I want you to imagine something.
Imagine that the Cheesecake Factory decided to have a very special promotion. For one weekend only, diners are invited to enjoy unlimited cheesecake. Any variety. All for just 3.99. Imagine the insanity that would ensue. There wouldn’t be crowds, there would be mobs. Let’s say the restaurant miraculously figured out ways to manage the logistics of this, and everyone who wanted to participate could literally have as many slices as they wanted. Try to contemplate, for a moment, the enormous amount of cheesecake that would be consumed over the course of the weekend.
Now imagine this. Unbeknownst to its patrons, the Cheesecake Factory actively monitors the number of calories consumed by each guest during this weekend. They compile the data, and turn it over to the government. The government decides, based on this data, that adults in America are completely incapable of regulating our food consumption, and that left unchecked we are all going to eat ourselves to death in a matter of weeks. So the government graciously comes to our aid, implementing and enforcing strict laws concerning how much food each of us is allowed to consume. It’s for our own good.
It would be ridiculous, right? Downright absurd, intrusive and completely unfair.
Now, I’ve done a fair amount of reading on the controversial issue of screen time for kids.

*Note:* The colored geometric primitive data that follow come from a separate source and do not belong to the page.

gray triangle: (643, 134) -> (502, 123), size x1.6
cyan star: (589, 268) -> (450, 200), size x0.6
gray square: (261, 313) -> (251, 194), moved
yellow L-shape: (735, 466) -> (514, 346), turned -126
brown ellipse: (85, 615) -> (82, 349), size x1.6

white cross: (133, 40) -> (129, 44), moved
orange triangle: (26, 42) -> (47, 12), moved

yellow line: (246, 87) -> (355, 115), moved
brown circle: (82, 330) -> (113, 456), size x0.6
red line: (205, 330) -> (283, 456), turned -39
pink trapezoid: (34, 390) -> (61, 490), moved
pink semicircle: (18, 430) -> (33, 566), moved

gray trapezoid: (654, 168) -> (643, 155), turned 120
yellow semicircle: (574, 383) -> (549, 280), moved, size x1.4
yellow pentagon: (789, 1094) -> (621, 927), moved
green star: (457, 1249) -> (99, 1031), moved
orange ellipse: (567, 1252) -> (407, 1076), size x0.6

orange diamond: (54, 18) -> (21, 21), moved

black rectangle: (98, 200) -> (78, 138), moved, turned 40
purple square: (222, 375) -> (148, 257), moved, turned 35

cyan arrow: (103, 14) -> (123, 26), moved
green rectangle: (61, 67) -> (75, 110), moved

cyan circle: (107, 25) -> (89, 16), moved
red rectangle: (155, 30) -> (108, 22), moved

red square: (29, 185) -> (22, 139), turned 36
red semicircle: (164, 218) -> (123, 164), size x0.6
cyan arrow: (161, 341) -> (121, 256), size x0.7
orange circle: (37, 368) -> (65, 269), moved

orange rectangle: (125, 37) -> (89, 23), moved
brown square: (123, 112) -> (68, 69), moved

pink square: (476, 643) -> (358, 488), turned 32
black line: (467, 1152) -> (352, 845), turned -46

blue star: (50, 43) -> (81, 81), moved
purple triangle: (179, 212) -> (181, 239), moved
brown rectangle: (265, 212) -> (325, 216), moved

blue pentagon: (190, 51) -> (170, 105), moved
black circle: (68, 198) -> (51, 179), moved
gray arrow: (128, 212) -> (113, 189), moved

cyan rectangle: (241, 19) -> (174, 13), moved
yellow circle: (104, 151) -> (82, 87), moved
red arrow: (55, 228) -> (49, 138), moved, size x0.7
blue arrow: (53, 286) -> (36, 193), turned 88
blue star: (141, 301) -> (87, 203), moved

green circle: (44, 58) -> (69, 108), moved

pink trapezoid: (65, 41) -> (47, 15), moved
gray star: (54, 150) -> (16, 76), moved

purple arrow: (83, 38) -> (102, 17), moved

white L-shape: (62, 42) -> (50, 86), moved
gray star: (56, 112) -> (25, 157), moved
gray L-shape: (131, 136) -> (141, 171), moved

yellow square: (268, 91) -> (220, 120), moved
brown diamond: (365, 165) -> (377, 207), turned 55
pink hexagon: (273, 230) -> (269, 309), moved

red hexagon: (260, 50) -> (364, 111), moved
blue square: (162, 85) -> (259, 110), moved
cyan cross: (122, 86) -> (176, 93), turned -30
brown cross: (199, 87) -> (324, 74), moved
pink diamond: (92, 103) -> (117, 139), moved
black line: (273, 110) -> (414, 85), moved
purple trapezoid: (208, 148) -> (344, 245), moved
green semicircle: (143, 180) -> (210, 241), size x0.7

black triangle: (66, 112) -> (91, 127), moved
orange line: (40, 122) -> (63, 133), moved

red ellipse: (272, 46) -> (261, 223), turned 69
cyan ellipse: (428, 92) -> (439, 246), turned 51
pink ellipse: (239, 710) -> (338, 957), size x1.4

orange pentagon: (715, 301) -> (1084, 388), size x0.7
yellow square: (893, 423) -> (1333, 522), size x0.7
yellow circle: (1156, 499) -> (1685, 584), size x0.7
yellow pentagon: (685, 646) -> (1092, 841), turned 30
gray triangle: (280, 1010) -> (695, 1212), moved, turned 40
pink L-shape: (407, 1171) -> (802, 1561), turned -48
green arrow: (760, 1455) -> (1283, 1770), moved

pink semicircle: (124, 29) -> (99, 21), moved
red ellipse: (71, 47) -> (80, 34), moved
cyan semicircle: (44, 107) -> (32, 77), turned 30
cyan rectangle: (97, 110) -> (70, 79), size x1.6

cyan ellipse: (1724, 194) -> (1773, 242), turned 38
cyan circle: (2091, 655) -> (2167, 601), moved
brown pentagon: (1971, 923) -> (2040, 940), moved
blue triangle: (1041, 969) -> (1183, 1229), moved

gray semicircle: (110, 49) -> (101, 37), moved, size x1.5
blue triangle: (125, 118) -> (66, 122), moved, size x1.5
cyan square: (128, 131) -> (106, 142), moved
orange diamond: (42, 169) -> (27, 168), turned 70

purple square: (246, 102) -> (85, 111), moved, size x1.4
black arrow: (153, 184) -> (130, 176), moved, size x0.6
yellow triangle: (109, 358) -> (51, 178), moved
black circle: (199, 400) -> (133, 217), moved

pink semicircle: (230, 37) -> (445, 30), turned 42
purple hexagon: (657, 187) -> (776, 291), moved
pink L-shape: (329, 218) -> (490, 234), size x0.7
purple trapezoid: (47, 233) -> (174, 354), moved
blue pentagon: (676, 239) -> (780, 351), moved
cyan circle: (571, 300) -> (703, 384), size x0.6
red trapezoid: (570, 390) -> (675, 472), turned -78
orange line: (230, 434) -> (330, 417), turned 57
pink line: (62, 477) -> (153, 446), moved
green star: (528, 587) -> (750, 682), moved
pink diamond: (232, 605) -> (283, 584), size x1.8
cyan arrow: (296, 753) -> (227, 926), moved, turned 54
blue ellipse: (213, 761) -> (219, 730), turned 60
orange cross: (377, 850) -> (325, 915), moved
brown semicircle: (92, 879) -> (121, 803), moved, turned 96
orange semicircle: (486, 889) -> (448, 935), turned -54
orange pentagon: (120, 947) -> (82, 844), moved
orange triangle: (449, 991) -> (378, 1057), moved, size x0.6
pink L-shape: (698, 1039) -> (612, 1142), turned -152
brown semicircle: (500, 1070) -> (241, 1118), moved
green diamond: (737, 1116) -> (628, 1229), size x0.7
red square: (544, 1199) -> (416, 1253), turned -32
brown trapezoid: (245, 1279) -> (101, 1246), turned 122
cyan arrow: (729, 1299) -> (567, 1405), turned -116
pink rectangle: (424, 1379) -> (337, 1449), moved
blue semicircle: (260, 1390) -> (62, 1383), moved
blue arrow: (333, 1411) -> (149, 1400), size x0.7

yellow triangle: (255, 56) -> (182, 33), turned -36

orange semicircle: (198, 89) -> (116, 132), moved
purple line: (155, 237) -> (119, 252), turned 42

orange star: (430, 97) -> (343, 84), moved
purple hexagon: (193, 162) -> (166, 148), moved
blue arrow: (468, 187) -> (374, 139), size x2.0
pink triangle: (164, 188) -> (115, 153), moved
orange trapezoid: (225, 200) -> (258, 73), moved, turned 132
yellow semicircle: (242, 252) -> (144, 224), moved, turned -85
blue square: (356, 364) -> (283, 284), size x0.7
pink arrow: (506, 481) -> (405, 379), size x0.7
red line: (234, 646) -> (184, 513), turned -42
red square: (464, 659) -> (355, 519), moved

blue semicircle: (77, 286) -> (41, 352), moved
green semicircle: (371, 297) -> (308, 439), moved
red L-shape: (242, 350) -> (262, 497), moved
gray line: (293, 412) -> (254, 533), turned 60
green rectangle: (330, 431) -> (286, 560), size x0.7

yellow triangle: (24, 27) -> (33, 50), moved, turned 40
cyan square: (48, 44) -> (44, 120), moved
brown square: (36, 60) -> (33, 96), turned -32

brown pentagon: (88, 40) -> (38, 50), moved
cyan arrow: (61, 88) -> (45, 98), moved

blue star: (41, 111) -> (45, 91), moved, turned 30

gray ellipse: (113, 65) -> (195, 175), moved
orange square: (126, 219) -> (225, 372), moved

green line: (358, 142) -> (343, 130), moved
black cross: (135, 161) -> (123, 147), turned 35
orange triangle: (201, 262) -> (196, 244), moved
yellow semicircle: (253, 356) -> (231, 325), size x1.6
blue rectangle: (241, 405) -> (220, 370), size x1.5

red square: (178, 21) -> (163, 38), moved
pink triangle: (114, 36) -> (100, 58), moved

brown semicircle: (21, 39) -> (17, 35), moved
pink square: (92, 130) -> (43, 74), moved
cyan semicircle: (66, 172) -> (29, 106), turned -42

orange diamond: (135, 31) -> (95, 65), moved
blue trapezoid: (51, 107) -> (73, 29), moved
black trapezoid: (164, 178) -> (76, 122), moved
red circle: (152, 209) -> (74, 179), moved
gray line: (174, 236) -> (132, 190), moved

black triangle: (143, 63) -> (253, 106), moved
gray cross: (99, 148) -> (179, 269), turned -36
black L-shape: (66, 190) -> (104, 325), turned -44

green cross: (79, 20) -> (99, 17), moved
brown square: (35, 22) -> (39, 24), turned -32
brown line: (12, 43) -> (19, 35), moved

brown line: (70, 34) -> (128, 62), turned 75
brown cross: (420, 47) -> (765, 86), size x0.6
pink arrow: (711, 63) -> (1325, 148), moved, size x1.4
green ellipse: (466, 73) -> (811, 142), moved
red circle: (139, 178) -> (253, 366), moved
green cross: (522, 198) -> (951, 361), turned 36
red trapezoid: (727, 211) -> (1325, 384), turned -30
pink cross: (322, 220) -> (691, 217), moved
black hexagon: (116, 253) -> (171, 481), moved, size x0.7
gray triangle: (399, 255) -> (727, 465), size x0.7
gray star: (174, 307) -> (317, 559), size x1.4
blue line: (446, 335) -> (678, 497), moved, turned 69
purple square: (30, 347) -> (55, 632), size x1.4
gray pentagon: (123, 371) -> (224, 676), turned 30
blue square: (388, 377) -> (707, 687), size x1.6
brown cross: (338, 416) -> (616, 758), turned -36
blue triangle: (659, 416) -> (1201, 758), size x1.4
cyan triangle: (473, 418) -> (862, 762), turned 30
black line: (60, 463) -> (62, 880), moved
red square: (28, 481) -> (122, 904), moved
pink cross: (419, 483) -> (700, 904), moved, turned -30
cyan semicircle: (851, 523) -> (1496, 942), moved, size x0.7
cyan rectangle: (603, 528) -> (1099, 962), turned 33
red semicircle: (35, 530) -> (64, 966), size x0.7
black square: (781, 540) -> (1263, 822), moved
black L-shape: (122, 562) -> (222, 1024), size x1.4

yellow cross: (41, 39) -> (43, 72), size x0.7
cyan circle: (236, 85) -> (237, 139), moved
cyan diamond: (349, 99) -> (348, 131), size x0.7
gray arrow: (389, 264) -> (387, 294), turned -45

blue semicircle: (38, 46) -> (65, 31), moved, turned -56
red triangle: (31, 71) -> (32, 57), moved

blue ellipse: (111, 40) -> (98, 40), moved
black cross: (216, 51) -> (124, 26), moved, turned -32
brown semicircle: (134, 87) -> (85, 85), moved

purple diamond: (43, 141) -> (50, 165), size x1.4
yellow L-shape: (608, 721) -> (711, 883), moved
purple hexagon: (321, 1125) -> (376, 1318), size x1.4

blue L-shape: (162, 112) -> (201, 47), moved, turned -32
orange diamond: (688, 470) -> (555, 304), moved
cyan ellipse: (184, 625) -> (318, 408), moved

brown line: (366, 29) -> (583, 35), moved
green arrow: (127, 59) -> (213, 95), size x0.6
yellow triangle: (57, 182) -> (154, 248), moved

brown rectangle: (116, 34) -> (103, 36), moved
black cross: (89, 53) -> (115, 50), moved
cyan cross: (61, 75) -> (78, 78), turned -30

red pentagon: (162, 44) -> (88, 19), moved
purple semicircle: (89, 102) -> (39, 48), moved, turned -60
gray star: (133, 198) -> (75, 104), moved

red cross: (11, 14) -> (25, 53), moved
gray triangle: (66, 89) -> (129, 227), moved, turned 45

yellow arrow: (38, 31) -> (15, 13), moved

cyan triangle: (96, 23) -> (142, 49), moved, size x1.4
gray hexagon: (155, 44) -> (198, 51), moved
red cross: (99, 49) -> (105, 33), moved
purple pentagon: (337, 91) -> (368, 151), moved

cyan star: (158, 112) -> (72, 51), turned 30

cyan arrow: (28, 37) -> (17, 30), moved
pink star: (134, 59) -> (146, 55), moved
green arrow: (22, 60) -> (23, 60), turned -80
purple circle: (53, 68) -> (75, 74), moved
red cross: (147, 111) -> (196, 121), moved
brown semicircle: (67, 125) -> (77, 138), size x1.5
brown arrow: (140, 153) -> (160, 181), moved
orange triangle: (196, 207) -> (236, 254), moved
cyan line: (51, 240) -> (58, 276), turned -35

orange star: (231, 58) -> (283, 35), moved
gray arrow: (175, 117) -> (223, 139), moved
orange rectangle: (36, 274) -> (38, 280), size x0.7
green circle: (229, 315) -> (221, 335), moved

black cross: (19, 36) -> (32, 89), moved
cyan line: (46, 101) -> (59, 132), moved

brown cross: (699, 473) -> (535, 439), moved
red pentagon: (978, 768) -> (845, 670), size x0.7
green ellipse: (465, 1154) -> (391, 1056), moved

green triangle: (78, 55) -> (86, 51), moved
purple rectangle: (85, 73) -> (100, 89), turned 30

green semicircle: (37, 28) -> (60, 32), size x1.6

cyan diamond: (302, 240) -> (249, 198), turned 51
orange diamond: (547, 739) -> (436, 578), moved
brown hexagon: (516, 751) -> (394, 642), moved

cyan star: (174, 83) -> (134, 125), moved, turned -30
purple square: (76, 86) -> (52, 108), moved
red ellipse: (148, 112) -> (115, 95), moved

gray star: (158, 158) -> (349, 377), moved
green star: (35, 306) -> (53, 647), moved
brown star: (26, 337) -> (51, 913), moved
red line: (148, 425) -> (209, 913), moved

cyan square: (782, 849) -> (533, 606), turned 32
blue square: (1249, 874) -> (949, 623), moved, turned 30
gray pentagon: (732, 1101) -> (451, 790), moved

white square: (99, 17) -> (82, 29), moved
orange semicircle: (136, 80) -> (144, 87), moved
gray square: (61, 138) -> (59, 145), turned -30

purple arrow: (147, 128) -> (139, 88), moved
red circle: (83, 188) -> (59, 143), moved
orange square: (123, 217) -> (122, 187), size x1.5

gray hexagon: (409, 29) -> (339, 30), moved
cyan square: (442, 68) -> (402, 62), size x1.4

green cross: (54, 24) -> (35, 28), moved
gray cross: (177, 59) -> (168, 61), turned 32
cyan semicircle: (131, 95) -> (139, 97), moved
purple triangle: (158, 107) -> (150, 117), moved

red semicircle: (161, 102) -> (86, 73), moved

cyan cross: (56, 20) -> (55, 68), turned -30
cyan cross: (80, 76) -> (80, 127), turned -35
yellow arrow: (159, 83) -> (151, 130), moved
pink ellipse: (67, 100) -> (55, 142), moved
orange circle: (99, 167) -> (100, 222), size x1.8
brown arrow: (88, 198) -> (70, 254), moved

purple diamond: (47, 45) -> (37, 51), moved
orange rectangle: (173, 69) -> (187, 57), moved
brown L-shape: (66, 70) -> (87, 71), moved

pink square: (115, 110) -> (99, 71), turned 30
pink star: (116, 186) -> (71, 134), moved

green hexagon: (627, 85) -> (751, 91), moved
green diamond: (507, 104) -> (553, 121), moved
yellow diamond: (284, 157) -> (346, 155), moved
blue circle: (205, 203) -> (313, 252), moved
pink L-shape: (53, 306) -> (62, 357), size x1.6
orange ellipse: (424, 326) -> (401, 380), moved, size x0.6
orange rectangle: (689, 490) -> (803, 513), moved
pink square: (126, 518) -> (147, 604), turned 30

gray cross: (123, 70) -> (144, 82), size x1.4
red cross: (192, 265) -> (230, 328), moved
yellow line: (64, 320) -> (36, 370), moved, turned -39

I’ve read alarmist articles and research reports. I’ve read blog posts and personal accounts. I read one statement in a few different places that caught my attention. According to several articles and blogs, kids are totally unable to regulate their own screen time. On each occasion, this was stated without citation, as though it was a well-known fact. But it directly contradicted my personal experience. I’ve seen kids successfully regulate their own screen time. So I went looking for the research.
I didn’t find research. I didn’t find studies. What I found referenced, over and over again, was the ‘48 hour screen time experiment’.
So, the family that usually has fairly standard screen time restrictions decides to do a ‘study’. They lift the restrictions for one weekend – a set block of 48 hours – allowing the kids to play as much and as long as they want, with no requirements to break for food or sleep. The kids are well aware that it’s a limited time offer. They are not aware, however, that their consumption is being tracked, and will be used against them later. Yes, the kids take advantage of the situation and gorge themselves on as much screen time as they are physically able. And these ‘results’ are used, again and again, as evidence proving that kids can’t regulate their screen time. This is not research. From a scientific or statistical standpoint, the whole thing is absurd. The results of this ‘study’ are about as useful as data showing that, if offered unlimited cheesecake, we tend to eat a lot of it. And using this data to prove the need for screen time restrictions is as ethically questionable as it would be if the government decided to step in and control our food consumption because of how much we consumed during a Cheesecake Factory binge session. The kids didn’t respond they way they did because they are kids. They responded that way because they are human.
Now, I’ll readily believe that kids are not as good at regulating their screen time as most adults have learned to be. And there may well be real research out there that shows that unequivocally. But I do believe that they are capable of learning, and that that learning will happen better and faster if their parents don’t externally impose strict guidelines on their kids’ screentime use. When we tightly regulate screen time, we teach children that it is a limited resource. We treat screen time as though it’s the most valuable thing out there. More valuable than all other types of play. More valuable than reading. More valuable than creating things or exploring outside. Screen time becomes their ultimate goal. And yes, in those circumstances kids will obsess over screen time to the exclusion of all else. They will consume as much of it as they can, whenever they get the opportunity. They don’t do that because they are unable to regulate their consumption. They do that because that’s how our human brains handle highly valued, limited resources And that’s how, too often, we teach kids to view screen time.
In my reading about screen time and regulation I did come across this interesting (and actually legitimate) study:
In short, kids who had unlimited screen time as children did better in college. It made perfect sense to me. If kids are used to having strict screen time limits, what happens when they go to college and those artificial boundaries disappear? Screen time totally takes over. Forbidden fruit syndrome is a real thing. If we treat something as a limited resource, it becomes so much more valuable to us than it otherwise would.
The saddest part, to me, about the ‘48 hour screen time experiment’ was how it ended. They talked to the kids about their experience of gorging themselves on screen time. The kids had some really insightful thoughts on the matter. They acknowledged that they felt driven to play as much as they could, but that “It wasn’t even that fun.” and “actually playing them got kind of boring.” They noticed how much more fun they had when they put the screens away at the end of their 48 hour gorge session and did something else. What an opportunity to help them learn to regulate screen time on their own! The pieces were already in place. After that experience, I’d bet the next 48 hours of unlimited screen time would play out differently. Try the same experiment 5 times or 10 times, I bet you’d start to see kids doing the thing that so many believe they can’t, regulating their screen time consumption. Kids are very good learners. But no, this learning opportunity was passed by, and the kids were told that their experience was proof of their incompetence. We need to be careful about teaching kids that they are incapable and incompetent. They tend to live up to our expectations, or down to them, as the case may be.